第0項 「たわむスキー」
症候どうこうの前にまずそもそもスキーがどうして曲がるのか。
それを知らなきゃどうにもならないですよね。
つっても僕自身も習ったわけでも、何かで勉強したわけでもないので、
自分で考えた一応それらしい理論を書いておきます。
間違ってたらどんどん訂正してください。
さて、現代のスキーは「カービングスキー」といい、側面がカーブしています。
この側面を利用してターンする技術のことを「スキーをたわませるターン」=「カービングターン」とか「カービング」というわけです。
ではどのようにしてこの「カービング」が起きるのか。従来のスキーとも比較しながら説明していきたいと思います。
カービングスキーを上から見るとこんな形状をしています。
前述のとおり側面がカーブしていますね。これを「サイドカーブ」といいます。
また、横から見るとこんな感じです。
トップが上に上がっています。
この二つの要素が合わさることによってカービングターンは可能となっています。
滑走時、カービングスキーを傾けると下図のような状態になります。
これはすなわち、スキーのトップとテールが雪に最も強く接地している状態です。
トップの先端は上に向いているため進んでいくにつれ雪の抵抗を受け、スキーはだんだんとたわんでいきます。

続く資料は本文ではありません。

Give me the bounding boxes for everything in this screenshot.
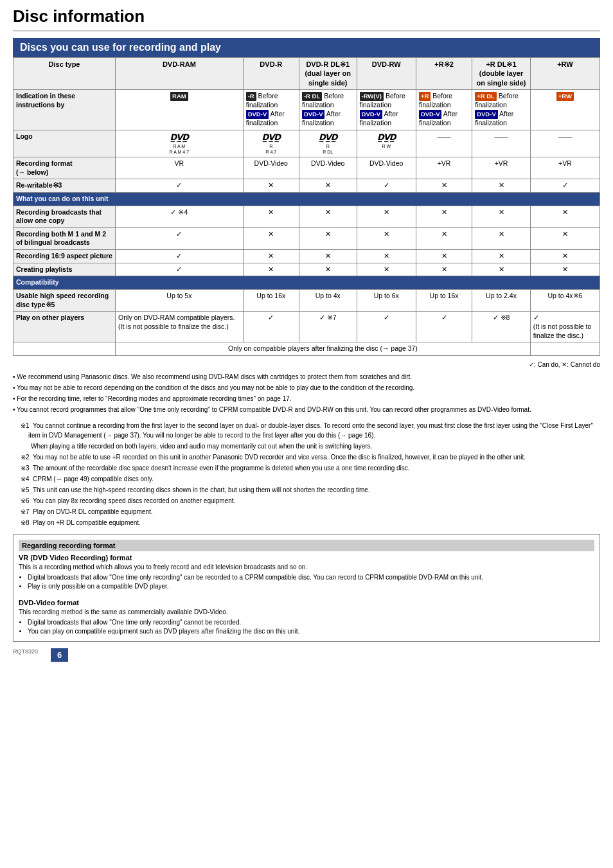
row-indication-dvdr-dl: -R DL Before finalization DVD-V After fi… [299, 89, 357, 130]
row-recbilingual-plusr: ✕ [416, 227, 472, 249]
col-plus-r: +R※2 [416, 58, 472, 90]
vr-bullet-1: Digital broadcasts that allow "One time … [28, 573, 594, 582]
row-recformat-dvdrw: DVD-Video [357, 157, 416, 179]
row-recbilingual-dvdrw: ✕ [357, 227, 416, 249]
footnote-1: ※1 You cannot continue a recording from … [21, 421, 600, 440]
row-playlists-label: Creating playlists [13, 263, 116, 276]
row-rewritable-ram: ✓ [116, 179, 244, 193]
footnote-5: ※5 This unit can use the high-speed reco… [21, 485, 600, 495]
row-highspeed-dvdr: Up to 16x [243, 289, 299, 311]
dvd-logo-ram: D̲V̲D̲ [170, 132, 189, 142]
row-rewritable-plusrw: ✓ [530, 179, 600, 193]
row-playother-dvdr-dl: ✓ ※7 [299, 312, 357, 342]
row-rec169-plusr: ✕ [416, 250, 472, 263]
row-recbroadcast-ram: ✓ ※4 [116, 206, 244, 227]
row-highspeed-ram: Up to 5x [116, 289, 244, 311]
row-recbilingual-plusrw: ✕ [530, 227, 600, 249]
row-playother-ram: Only on DVD-RAM compatible players. (It … [116, 312, 244, 342]
col-disc-type: Disc type [13, 58, 116, 90]
dvd-logo-rdl-sub: RR DL [302, 143, 354, 155]
row-playlists-dvdrw: ✕ [357, 263, 416, 276]
row-indication-plusr: +R Before finalization DVD-V After final… [416, 89, 472, 130]
row-logo-dvdrw: D̲V̲D̲ R W [357, 130, 416, 157]
row-highspeed-label: Usable high speed recording disc type※5 [13, 289, 116, 311]
page-number: 6 [51, 648, 68, 662]
row-highspeed-plusrdl: Up to 2.4x [472, 289, 531, 311]
row-playlists-dvdr-dl: ✕ [299, 263, 357, 276]
dvd-logo-rdl: D̲V̲D̲ [319, 132, 337, 142]
dvd-logo-ram-sub: R A MR A M 4.7 [118, 143, 240, 155]
row-playother-plusrdl: ✓ ※8 [472, 312, 531, 342]
footnote-6: ※6 You can play 8x recording speed discs… [21, 496, 600, 506]
badge-dvdv-plusrdl-after: DVD-V [475, 110, 498, 119]
row-rec169-dvdrw: ✕ [357, 250, 416, 263]
row-recformat-ram: VR [116, 157, 244, 179]
row-rec169-plusrw: ✕ [530, 250, 600, 263]
row-playother-dvdr: ✓ [243, 312, 299, 342]
note-2: • For the recording time, refer to "Reco… [13, 394, 600, 403]
row-rewritable-dvdr-dl: ✕ [299, 179, 357, 193]
ref-section: Regarding recording format VR (DVD Video… [13, 534, 600, 642]
row-highspeed-plusrw: Up to 4x※6 [530, 289, 600, 311]
badge-dvdv-r-after: DVD-V [246, 110, 269, 119]
row-logo-dvdr: D̲V̲D̲ RR 4.7 [243, 130, 299, 157]
row-indication-plusrdl: +R DL Before finalization DVD-V After fi… [472, 89, 531, 130]
row-logo-plusrw: —— [530, 130, 600, 157]
col-dvd-ram: DVD-RAM [116, 58, 244, 90]
vr-format-bullets: Digital broadcasts that allow "One time … [28, 573, 594, 591]
badge-ram: RAM [170, 92, 188, 101]
note-0: • We recommend using Panasonic discs. We… [13, 372, 600, 382]
row-recformat-dvdr-dl: DVD-Video [299, 157, 357, 179]
dvd-logo-r: D̲V̲D̲ [262, 132, 280, 142]
row-rewritable-label: Re-writable※3 [13, 179, 116, 193]
row-playother-label: Play on other players [13, 312, 116, 342]
footnote-1b: When playing a title recorded on both la… [31, 441, 600, 451]
footnotes-section: ※1 You cannot continue a recording from … [13, 421, 600, 527]
disc-info-table: Disc type DVD-RAM DVD-R DVD-R DL※1(dual … [13, 57, 600, 356]
vr-format-title: VR (DVD Video Recording) format [19, 554, 594, 562]
row-playother-dvdrw: ✓ [357, 312, 416, 342]
col-plus-r-dl: +R DL※1(double layeron single side) [472, 58, 531, 90]
vr-bullet-2: Play is only possible on a compatible DV… [28, 582, 594, 591]
row-logo-plusrdl: —— [472, 130, 531, 157]
row-recformat-plusrw: +VR [530, 157, 600, 179]
row-compat-plusrw-empty [530, 342, 600, 356]
row-playlists-dvdr: ✕ [243, 263, 299, 276]
row-rec169-ram: ✓ [116, 250, 244, 263]
footnote-7: ※7 Play on DVD-R DL compatible equipment… [21, 507, 600, 517]
section-whatyoucando: What you can do on this unit [13, 192, 600, 206]
badge-dvdv-rw-after: DVD-V [360, 110, 383, 119]
col-plus-rw: +RW [530, 58, 600, 90]
footnote-8: ※8 Play on +R DL compatible equipment. [21, 518, 600, 527]
col-dvd-rw: DVD-RW [357, 58, 416, 90]
row-highspeed-dvdrw: Up to 6x [357, 289, 416, 311]
footnote-3: ※3 The amount of the recordable disc spa… [21, 463, 600, 473]
row-rec169-dvdr: ✕ [243, 250, 299, 263]
row-recbilingual-plusrdl: ✕ [472, 227, 531, 249]
row-playlists-ram: ✓ [116, 263, 244, 276]
row-indication-dvdr: -R Before finalization DVD-V After final… [243, 89, 299, 130]
row-recbroadcast-plusrdl: ✕ [472, 206, 531, 227]
badge-r-before: -R [246, 92, 256, 101]
col-dvd-r-dl: DVD-R DL※1(dual layer onsingle side) [299, 58, 357, 90]
page-footer: RQT8320 6 [13, 648, 600, 662]
section-title: Discs you can use for recording and play [13, 38, 600, 57]
footnote-4: ※4 CPRM (→ page 49) compatible discs onl… [21, 474, 600, 484]
row-recbroadcast-plusrw: ✕ [530, 206, 600, 227]
row-recbroadcast-dvdr-dl: ✕ [299, 206, 357, 227]
legend-text: ✓: Can do, ✕: Cannot do [13, 361, 600, 368]
row-rec169-label: Recording 16:9 aspect picture [13, 250, 116, 263]
badge-plusr-before: +R [419, 92, 431, 101]
vr-format-desc: This is a recording method which allows … [19, 563, 594, 572]
row-recbroadcast-dvdr: ✕ [243, 206, 299, 227]
row-recbilingual-dvdr: ✕ [243, 227, 299, 249]
badge-plusrdl-before: +R DL [475, 92, 497, 101]
row-logo-label: Logo [13, 130, 116, 157]
row-playlists-plusr: ✕ [416, 263, 472, 276]
row-highspeed-plusr: Up to 16x [416, 289, 472, 311]
row-playother-plusr: ✓ [416, 312, 472, 342]
row-recformat-plusrdl: +VR [472, 157, 531, 179]
row-playlists-plusrdl: ✕ [472, 263, 531, 276]
page-title: Disc information [13, 6, 600, 31]
note-1: • You may not be able to record dependin… [13, 383, 600, 393]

このとき、雪面からスキーにかかる圧は、接地の量が多ければ大きいほど強くなるので、トップに強く、逆に板の中心部でで弱くなります。
このため、スキーは先端から効率的にたわむことができるのです。
さて、曲がった状態のスキーに乗っていればどうなるのか。
ターンを形成します。
しかしながら話はこれで終わりではありません。
曲がった状態のスキーに乗っているその間もスキーには圧がかかり続けています。
しかし、板は限界まで曲がるとそれ以上曲がりません。
それ以上に圧をかけるとスキー板にかかっていた圧はスキーヤーに直接かかります。
これが「たたかれる」状態です。
どうすれば「たたかれ」ずにすむのか。
要は板に圧がかからなくしてあげればよいわけですから、板の傾き(角付け)を弱めてあげれば良い、ということになります。

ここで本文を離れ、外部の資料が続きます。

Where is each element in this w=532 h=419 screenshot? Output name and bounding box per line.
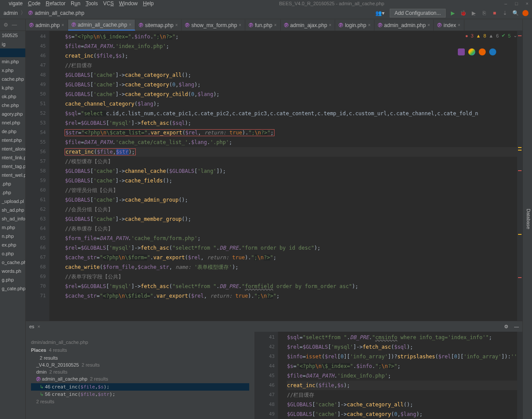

板の傾きを弱めていくと、それまで板にかかっていた圧は減少し、板はたわんだ状態から元に戻ろうとします。
このとき、板のトップとテールが雪にもっとも強く接地していることから、板の反発力はそのまま推進力へと変換されるのです。これを「板の抜け」と表現します。
ちなみにこれが従来のスキーだったら。
側面はまっすぐなので、板のたわみが得られても、板の角付けが弱くなったとき、もっとも強く接地しているのはスキーの中心部になります。
すなわちスキーのたわみは推進力に変換されず、ただトップとテールがばたつくだけで終わってしまうのです。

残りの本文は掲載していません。